Richard III remains pass site of 1485 death before burial
LONDON (AP) Hundreds of people gathered in an English town Sunday as a procession carrying the remains of Richard III, the medieval king whose bones were found under a parking lot, headed to a cathedral before a proper burial ceremony more than 500 years after his death in battle.
A hearse carrying the monarch's remains, sealed inside an oak coffin, processed past Leicestershire's landmarks including the battlefield at Bosworth where the monarch was killed in 1485. Dozens of people, including some dressed in medieval costumes and carrying torches, turned out at the battlefield to watch the cortege.
Richard, the last Plantagenet king, was buried hastily without a coffin in a church that was demolished long ago. His bones weren't found until 2012, when archaeologists excavated them from a Leicester parking lot.
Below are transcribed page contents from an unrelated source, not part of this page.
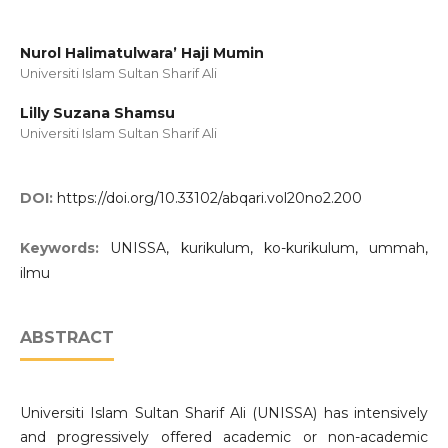
Nurol Halimatulwara’ Haji Mumin
Universiti Islam Sultan Sharif Ali
Lilly Suzana Shamsu
Universiti Islam Sultan Sharif Ali
DOI:
https://doi.org/10.33102/abqari.vol20no2.200
Keywords:
UNISSA, kurikulum, ko-kurikulum, ummah,
ilmu
ABSTRACT
Universiti Islam Sultan Sharif Ali (UNISSA) has intensively
and progressively offered academic or non-academic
DNA tests, bone analysis and other scientific scrutiny established that the skeleton belonged to the king.
Michael Ibsen, a descendant of the monarch who built the coffin that carried Richard's remains, was among academics and others who placed white roses on the casket during a short ceremony earlier Sunday.
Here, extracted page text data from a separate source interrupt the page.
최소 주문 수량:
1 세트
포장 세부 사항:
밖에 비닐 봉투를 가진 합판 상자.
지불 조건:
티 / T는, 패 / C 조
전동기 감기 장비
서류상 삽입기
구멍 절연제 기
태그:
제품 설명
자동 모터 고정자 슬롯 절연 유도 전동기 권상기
On Thursday, organizers plan to lower the coffin into a tomb at Leicester Cathedral.
"His reburial at the end of the week will have all the dignity and solemnity that his original burial never had," said Phil Stone, chair of the Richard III Society. "Our work will continue, in perhaps convincing the doubters Richard wasn't as black (evil) as he was once thought to be."
The monarch was portrayed as a hunchbacked villain in Shakespeare's play "Richard III," though some historians claim he was a relatively enlightened monarch whose name was besmirched by his opponents.